For good luck, Southerners eat black eyed peas on New Years Day. Since Suzanne despises their taste, this tradition has always been an interesting challenge for me. I remember one year when we were we stayed with Suzanne’s grandmother in West Texas. She slow cooked her black eyed peas with a ham shank, and salted them heavily, serving them with corn bread. On that New Years Day, we arrived late, almost too late to have them on New Years Day. Since Suzanne was exhausted, she went straight off to bed, only for me to wake her close to midnight, and stuff three black eyed peas in her mouth. She was such a good sport.
So today it will be easier, we’re having a fusion dish, Southern Tradition, Ghanaian food. I’m disguising the black eyed peas as Red Red, and serving it with rice. So it will really just be Red, not Red Red, since we have no plantains to fry.
Black Eyed Peas & Red Palm Oil (Red Red)
Cook the Black Eyed Peas
1 to 1.5 lbs black eye peas, dried.
A large pot of water
One onion, with the skin removed, but scored on both ends with a cross to hold them together.
Cook until peas are soft, adding water if necessary. Keep covered. When cooked, remove onion and discard.
Prepare the Palm Oil
1 to 1.5 cup red palm oil
Half an onion, sliced in quarter moons
1 clove garlic, thin sliced
2 inches of ginger root, cut half lengthways
Combine oil, onion slices, sliced garlic, and ginger in oil and cook over low heat until the onions are dark brown, but not burnt. This may take 30 minutes. Don’t use too high heat as it burns the flavor of the palm oil. Strain to remove onions, garlic and ginger root. The dark onions/garlic are not used in Red Red, but I keep them in a jar in the fridge to add an interesting flavor to cooking.
Prepare the Tomatoes
1 12oz can of whole tomatoes
1 fresh jalapeño
Half an onion.
Combine and shred in a blender until uniform texture, but not puréed. After palm oil from above has been strained, add tomato mixture to hot oil and again cook over low heat until the tomatoes release their moisture, and it cooks off and pan no longer sizzles when stired.

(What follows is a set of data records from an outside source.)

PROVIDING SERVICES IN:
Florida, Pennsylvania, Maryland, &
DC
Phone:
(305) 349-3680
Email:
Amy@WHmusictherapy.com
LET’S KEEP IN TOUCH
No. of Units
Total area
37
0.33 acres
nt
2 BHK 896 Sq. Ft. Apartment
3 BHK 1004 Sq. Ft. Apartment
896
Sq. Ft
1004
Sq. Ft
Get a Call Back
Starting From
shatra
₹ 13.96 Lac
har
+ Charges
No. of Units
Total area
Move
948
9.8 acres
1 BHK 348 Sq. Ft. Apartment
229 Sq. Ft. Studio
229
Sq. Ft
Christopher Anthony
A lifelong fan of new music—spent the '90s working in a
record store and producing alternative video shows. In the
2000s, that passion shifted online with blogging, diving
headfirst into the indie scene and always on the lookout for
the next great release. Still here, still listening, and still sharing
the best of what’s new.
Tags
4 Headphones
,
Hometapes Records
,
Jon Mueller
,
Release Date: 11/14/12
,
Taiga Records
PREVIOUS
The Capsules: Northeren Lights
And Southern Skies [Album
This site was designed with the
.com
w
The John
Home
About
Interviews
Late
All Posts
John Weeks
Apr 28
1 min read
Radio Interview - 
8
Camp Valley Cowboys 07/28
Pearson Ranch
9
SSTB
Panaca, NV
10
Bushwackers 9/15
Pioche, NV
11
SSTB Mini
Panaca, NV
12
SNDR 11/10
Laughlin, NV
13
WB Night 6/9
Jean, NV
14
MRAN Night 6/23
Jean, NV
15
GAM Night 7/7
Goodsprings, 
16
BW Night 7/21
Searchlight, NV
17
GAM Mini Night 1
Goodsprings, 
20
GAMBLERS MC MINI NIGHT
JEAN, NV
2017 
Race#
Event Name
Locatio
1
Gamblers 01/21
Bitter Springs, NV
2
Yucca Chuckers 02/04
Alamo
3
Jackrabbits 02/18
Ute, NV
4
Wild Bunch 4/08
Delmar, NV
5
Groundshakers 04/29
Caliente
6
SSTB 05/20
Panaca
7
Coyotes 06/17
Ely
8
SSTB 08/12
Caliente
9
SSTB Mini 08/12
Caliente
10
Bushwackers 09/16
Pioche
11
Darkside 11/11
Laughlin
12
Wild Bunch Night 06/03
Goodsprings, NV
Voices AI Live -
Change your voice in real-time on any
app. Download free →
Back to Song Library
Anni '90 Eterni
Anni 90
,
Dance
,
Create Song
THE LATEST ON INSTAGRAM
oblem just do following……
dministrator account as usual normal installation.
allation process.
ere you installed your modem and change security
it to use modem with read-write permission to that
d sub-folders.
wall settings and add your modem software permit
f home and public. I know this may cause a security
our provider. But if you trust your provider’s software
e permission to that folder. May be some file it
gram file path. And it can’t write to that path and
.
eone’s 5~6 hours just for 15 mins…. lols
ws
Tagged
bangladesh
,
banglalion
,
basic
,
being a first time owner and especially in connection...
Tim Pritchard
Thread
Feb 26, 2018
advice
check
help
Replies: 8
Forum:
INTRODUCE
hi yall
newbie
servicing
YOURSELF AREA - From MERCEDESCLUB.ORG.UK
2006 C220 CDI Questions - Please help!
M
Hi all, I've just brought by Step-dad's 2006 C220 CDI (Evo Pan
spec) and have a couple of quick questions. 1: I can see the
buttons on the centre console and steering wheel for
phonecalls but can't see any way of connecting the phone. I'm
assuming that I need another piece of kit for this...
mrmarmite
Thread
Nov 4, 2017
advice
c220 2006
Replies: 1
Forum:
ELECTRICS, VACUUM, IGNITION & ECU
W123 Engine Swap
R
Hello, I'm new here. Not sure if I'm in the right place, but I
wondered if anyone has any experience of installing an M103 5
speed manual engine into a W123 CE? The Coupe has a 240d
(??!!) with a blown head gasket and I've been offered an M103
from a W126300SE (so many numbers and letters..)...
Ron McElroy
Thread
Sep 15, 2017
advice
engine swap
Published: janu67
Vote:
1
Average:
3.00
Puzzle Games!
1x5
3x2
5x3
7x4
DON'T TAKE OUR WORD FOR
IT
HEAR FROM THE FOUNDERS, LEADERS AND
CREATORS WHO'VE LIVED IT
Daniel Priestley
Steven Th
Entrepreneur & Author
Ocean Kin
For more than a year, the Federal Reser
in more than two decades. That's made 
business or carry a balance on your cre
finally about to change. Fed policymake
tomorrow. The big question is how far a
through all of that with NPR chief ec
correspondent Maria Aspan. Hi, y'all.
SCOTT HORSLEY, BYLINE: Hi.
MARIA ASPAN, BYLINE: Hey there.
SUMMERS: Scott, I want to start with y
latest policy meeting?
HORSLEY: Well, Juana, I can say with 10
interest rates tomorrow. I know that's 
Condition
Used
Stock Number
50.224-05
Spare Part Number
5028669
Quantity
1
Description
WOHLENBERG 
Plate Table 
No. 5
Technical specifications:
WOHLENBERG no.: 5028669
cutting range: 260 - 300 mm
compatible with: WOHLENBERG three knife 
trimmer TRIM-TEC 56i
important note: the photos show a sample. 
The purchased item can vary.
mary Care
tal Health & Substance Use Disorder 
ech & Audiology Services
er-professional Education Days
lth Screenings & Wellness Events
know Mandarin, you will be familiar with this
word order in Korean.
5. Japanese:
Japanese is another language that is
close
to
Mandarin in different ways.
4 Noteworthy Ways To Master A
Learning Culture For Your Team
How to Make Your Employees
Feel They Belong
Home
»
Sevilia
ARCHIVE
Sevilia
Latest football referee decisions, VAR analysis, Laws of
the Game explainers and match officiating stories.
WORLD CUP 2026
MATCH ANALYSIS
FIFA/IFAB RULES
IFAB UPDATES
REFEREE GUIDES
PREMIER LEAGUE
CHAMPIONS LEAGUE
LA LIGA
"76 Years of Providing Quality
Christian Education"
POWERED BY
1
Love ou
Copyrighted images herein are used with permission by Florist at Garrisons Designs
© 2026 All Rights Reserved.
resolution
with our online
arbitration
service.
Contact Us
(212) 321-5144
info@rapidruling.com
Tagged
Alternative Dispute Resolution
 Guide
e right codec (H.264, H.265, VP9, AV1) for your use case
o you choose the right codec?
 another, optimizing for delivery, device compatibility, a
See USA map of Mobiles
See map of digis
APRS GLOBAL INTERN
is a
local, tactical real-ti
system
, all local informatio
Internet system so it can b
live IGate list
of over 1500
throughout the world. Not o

Right before Serving – reheat cooked black-eyed peas, and oil/tomato mixture and combine black-eyed peas and oil right before serving. Ideally, this dish would be served with fried plantains, but today we’ll be serving it as “beans and rice,” a south of the boarder staple.
OK – so it’s a little ironic that we’re serving a Ghanaian dish to our son, Fox, who is back from Ghana for Christmas break, but hey its New Years Day and Fox was a good sport.